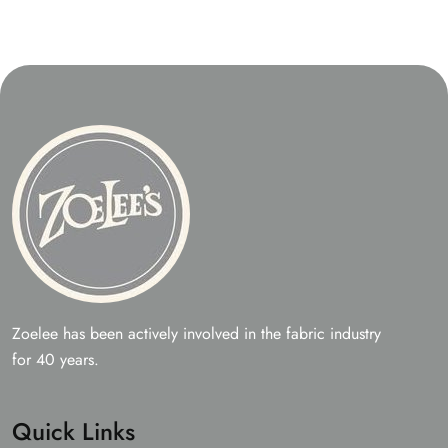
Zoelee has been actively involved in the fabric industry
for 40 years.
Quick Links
* * *
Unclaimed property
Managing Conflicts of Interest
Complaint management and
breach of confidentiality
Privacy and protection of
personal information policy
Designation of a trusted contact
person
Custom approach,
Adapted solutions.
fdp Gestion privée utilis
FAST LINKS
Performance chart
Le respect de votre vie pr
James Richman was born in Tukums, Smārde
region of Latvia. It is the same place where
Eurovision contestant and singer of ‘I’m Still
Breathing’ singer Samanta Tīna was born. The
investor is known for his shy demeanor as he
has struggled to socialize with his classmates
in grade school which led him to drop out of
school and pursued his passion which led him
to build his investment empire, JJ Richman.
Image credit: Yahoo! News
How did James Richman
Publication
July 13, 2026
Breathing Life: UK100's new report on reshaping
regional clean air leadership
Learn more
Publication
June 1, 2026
* * *
**ASSIGNMENT:** Copy exactly the stretch of data above from the line with "Zoelee has been" through the line with "Quick Links", and omit all other lines.

**RESPONSE:**
Zoelee has been actively involved in the fabric industry
for 40 years.
Quick Links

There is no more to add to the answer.